Jon Rafman, Dream Journal (Hope)
New Scenario, HOPE, Project Image
New Scenario, HOPE, Project Image

Bei “Hope” treffen zwei Dinge aufeinander — Uni und Untote. Da geht der Teenie-Horrorfilm im Kopf direkt los. Aber was bedeutet das denn: Zombies in der Hochschule? Vermutung: “Das Genre ist wieder populär, und in unserer sogenannten Krise gewinnen postapokalyptische Settings an Relevanz. Die Leute fangen wieder an, sich auf den Weltuntergang vorzubereiten. Das ist eine ganze Bewegung: die Preppers.” Eine Gesellschaft in Naherwartung des drohenden Untergangs. Zum Glück ist “Hope” nicht ganz so pessimistisch geraten. Hier herrscht allenthalben fröhliche Untergangsstimmung.

Alles, was man im Internet lieber nicht sieht

Die Vorliebe für postapokalyptische Szenarien teilt Jon Rafman vollkommen. Seine Videoarbeit “Dream Journal (Hope)” ist in die 360°-Umgebung eingebettet. Figuren, die direkt aus einem Cosplay-Paralleluniversum zu kommen scheinen, traumwandeln durch eine grob gerenderte Computerspielwelt. Sie wirkt vertraut, weil sie aus einem Bildervorrat schöpft, den wir nur allzu gut kennen. Sie ist fremd, weil Rafman gekonnt mit den Ekelgefühlen der Zuschauer spielt. Für alles, was man im Internet lieber nicht sieht, interessiert sich auch Daniel Keller. Im virtuellen Hörsaal der TU Dresden ist sein Vortrag “The Basilisk” zur Meme-Kultur der Alt Right zu sehen. Bilder gehen durch Internetforen wie durch eine kollektiv betriebene, anonyme Semantisierungsmaschine. Diese Bruchstücke tauchen plötzlich wieder im Mainstream auf, wie Untote, nur diesmal ganz real und umgewertet als Propagandainstrumente der neuen Rechten in den USA.

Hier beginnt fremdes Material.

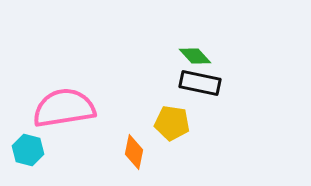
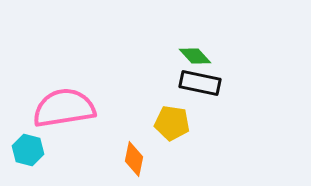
orange diamond: moved 7 px down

Max Kowalewski, Autonomer, mixed materials, robotics, 85x130x85, 2012
Annie Pearlman, Untitled (Desk Girl), sharpie on paper, 5.5"x8 7/16", 2011

Ein anderes Projekt, das sich ebenfalls an Formaten der Popkultur bedient, hat das Duo New Scenario mit der Arbeit "Residency" umgesetzt. Reality-TV, einst Inbegriff des schlechten Entertainment, kennen Millenials aus ihrer Jugend, und die künstlerische Bearbeitung dieser vertrauten Form ist schon fast ein eigenes Genre — spätestens seit Britta Thies Serie “Translantics” oder Ryan Trecartins schrillbunten Videoarbeiten. New Scenario versuchte sich mit dem Projekt “Residency” auch daran. Aber worum geht es da eigentlich? Anfang dieses Jahres sind acht Künstler für sechs Tage in ein abgeschiedenes Dorf am Berg Mariina Skála in der Böhmischen Schweiz gezogen. Im Intro der Serie sieht man eine Berghütte, die auch in “Twin Peaks” nicht fehl am Platze wäre.

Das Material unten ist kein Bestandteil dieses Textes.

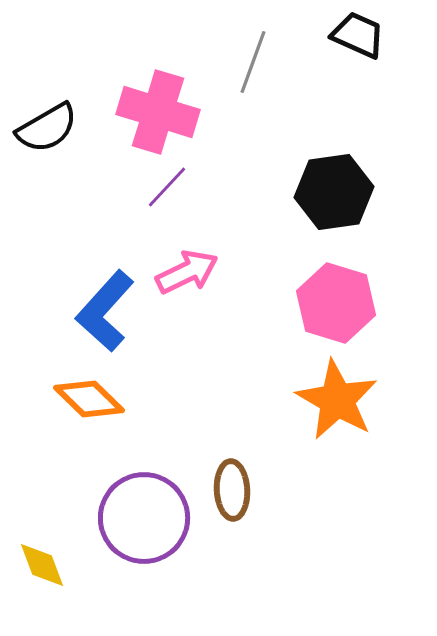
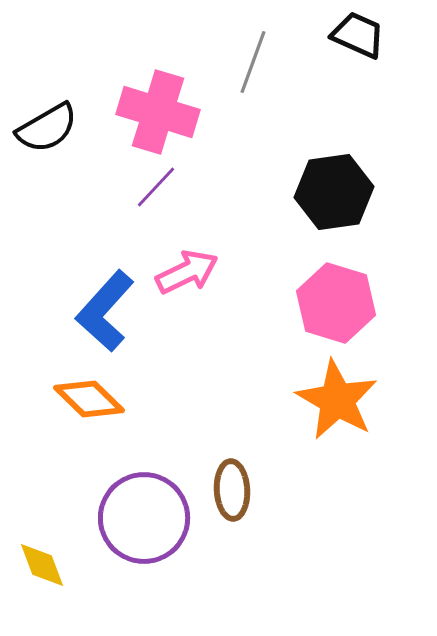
purple line: moved 11 px left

Der Prozess ist das Ergebnis

Man hört das Echo eines romantischen Künstlerideals, ca. frühes 19. Jahrhundert. “Auf jeden Fall!”, sagt Paul Barsch. “Dort hat ja auch Caspar David Friedrich gemalt. Wir haben die Hütte extra so theatralisch dargestellt, während der Rest mit dem Handy gefilmt und mit generischer Musik unterlegt wurde. Anstatt in dieser kleinen Hütte auf dem Berg einfach eine Ausstellung zu machen, haben wir dort eine Residency eingerichtet. Man sieht ja selten den Prozess, der einer fertigen Ausstellung vorangeht.” Und ist es hier umgekehrt — ist der Prozess das Ergebnis? “Wir haben jeden Tag aufgenommen und das Video direkt online gestellt.”

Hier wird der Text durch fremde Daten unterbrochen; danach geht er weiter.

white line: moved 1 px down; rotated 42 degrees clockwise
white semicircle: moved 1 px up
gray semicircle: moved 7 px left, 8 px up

New Scenario, RESIDENCY, Screen Capture

Welchen Stellenwert hat die physische Ausstellung noch, wenn die ganze Kunst im Browser verfügbar ist? Barsch: “Die Ausstellungen sind so konzipiert, dass sie über die Online-Plattform angesehen werden können.” Für “Residency” gab es eine Vernissage, “Hope” war von einer kleinen Schau im Ausstellungsraum der TU begleitet. Die digitale Ausstellung bleibt — auch wenn die ersten Versuche heute befremden: “Vor etwa zehn Jahren haben Museen angefangen, ihre virtuelle Präsenz bei “Second Life” aufzubauen. Auch nach diesem Hype versuchten viele Online-Ausstellungen, den White Cube nachzubilden.” Dabei funktionieren Bilder im digitalen Zeitalter anders. Sie haben ihre eigene Dynamik — wie Untote.